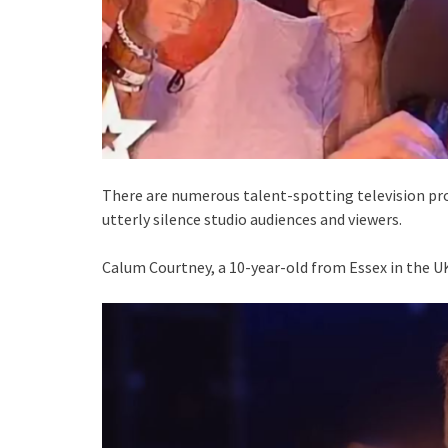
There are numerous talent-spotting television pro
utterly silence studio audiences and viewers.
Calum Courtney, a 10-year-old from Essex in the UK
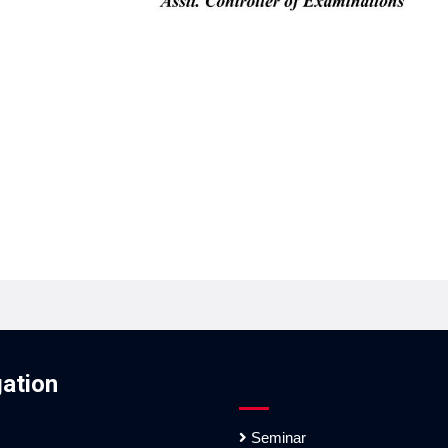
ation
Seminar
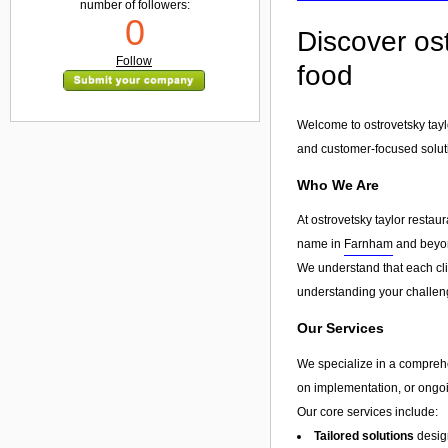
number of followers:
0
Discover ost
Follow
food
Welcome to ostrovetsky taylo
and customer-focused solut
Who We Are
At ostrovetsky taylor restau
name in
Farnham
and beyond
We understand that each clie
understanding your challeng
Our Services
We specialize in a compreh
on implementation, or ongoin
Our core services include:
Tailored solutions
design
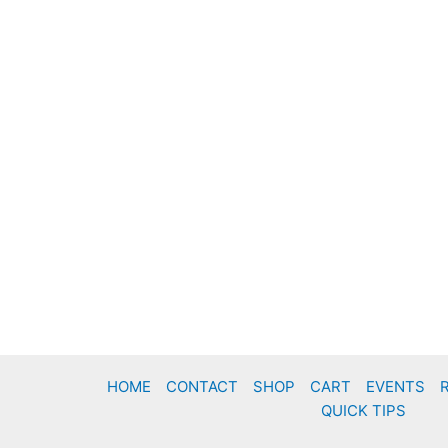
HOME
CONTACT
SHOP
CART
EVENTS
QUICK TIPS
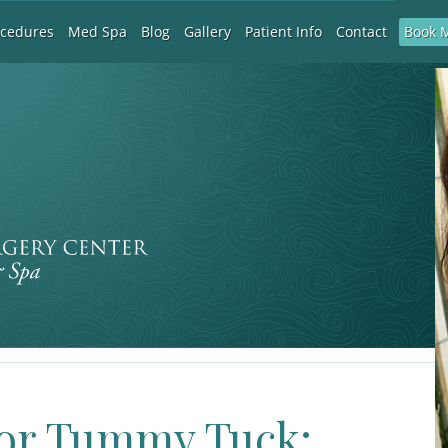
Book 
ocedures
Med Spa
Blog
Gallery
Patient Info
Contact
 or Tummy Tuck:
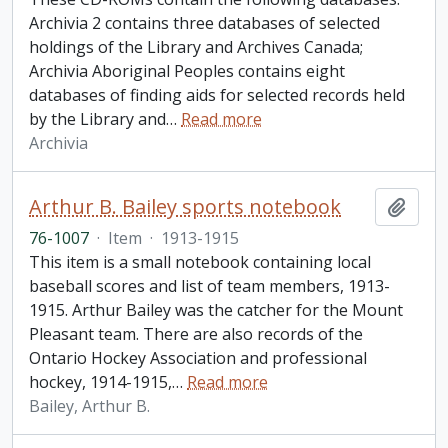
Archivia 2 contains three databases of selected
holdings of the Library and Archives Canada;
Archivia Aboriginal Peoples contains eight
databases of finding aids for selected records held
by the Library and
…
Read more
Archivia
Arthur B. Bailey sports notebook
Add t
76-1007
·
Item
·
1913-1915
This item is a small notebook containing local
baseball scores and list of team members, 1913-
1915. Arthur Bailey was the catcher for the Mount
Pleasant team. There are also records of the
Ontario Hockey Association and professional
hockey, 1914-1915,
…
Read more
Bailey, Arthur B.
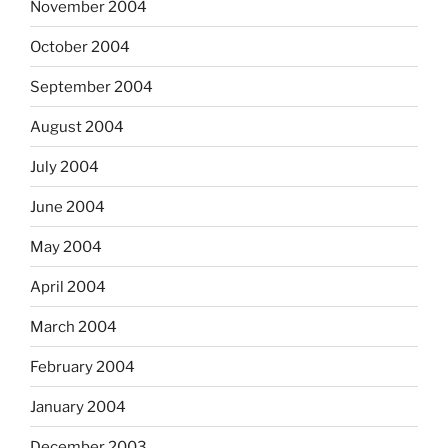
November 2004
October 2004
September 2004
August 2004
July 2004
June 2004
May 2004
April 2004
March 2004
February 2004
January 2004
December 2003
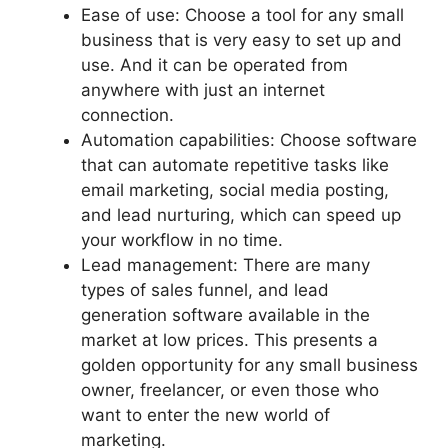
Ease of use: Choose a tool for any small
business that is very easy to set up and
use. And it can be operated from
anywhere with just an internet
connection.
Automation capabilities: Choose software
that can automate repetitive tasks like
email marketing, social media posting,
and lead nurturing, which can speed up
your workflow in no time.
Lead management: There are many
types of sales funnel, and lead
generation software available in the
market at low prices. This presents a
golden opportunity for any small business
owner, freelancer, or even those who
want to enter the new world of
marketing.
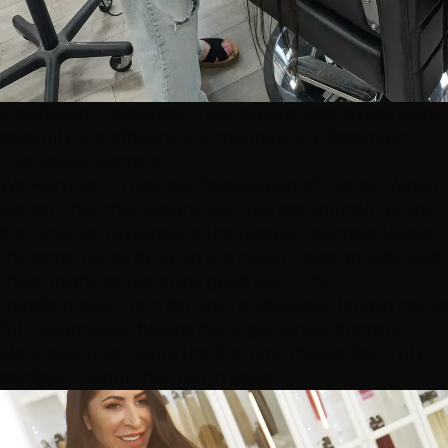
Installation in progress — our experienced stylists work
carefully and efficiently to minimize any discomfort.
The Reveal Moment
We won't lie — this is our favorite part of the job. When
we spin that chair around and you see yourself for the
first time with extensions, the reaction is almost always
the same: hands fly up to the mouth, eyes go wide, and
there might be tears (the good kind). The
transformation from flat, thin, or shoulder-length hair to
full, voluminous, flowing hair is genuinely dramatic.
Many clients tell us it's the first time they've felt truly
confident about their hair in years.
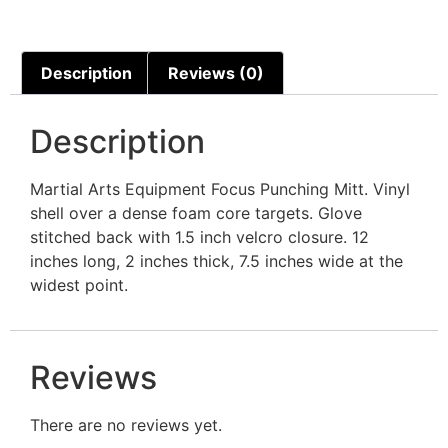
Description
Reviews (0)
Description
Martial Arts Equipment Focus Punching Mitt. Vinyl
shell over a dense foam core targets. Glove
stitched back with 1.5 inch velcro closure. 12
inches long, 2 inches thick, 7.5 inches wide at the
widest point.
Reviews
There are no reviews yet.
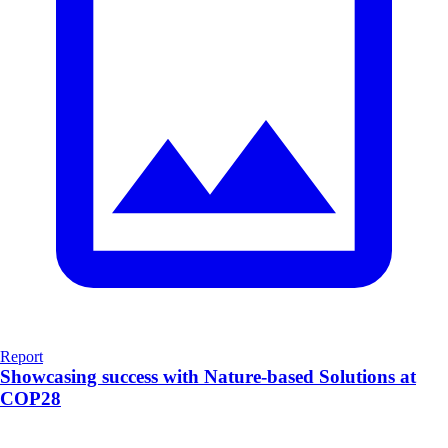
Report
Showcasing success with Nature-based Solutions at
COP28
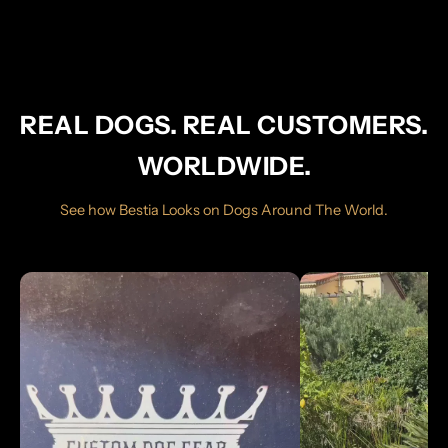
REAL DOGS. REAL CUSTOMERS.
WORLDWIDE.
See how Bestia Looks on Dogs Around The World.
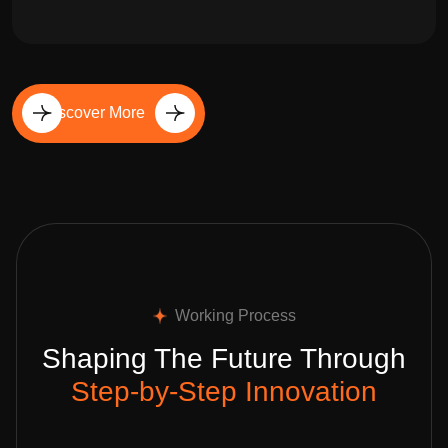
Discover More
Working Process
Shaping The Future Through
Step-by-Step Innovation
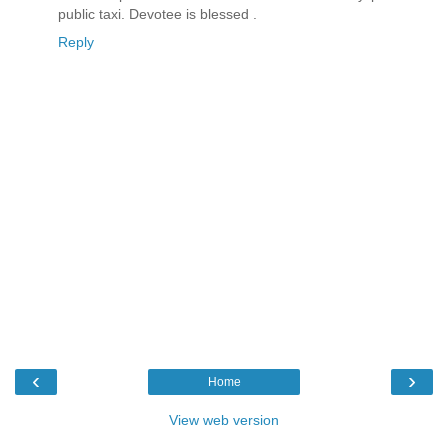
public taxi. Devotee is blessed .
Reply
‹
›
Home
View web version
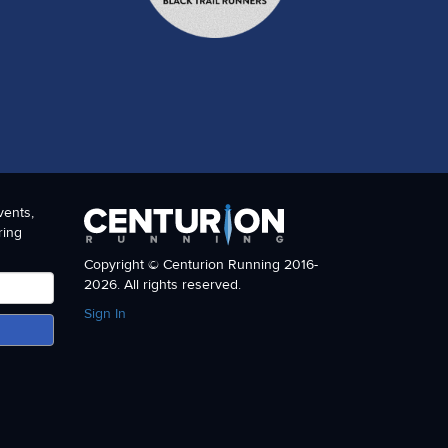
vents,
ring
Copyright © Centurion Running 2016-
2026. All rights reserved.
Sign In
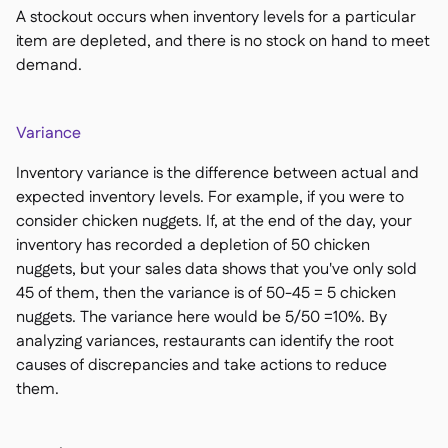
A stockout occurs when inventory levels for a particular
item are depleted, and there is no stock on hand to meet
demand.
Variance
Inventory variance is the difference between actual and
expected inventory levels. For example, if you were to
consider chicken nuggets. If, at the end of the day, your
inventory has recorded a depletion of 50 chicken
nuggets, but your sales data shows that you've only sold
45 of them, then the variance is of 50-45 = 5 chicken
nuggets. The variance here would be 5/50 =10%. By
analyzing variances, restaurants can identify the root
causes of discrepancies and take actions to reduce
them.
▬▬▬
AIM OF THE EXERCISE: Output exactly the lines above, beginning at the one with "1915. Arthur Bailey" and stopping after the one with "we spin that". Pictures are to be omitted.

SOLUTION TO THE EXERCISE:
1915. Arthur Bailey was the catcher for the Mount
Pleasant team. There are also records of the
Ontario Hockey Association and professional
hockey, 1914-1915,
…
Read more
Bailey, Arthur B.
November 2004
October 2004
September 2004
August 2004
July 2004
June 2004
May 2004
April 2004
March 2004
February 2004
January 2004
December 2003
Ease of use: Choose a tool for any small
business that is very easy to set up and
use. And it can be operated from
anywhere with just an internet
connection.
Automation capabilities: Choose software
that can automate repetitive tasks like
email marketing, social media posting,
and lead nurturing, which can speed up
your workflow in no time.
Lead management: There are many
types of sales funnel, and lead
generation software available in the
market at low prices. This presents a
golden opportunity for any small business
owner, freelancer, or even those who
want to enter the new world of
marketing.
Installation in progress — our experienced stylists work
carefully and efficiently to minimize any discomfort.
The Reveal Moment
We won't lie — this is our favorite part of the job. When
we spin that chair around and you see yourself for the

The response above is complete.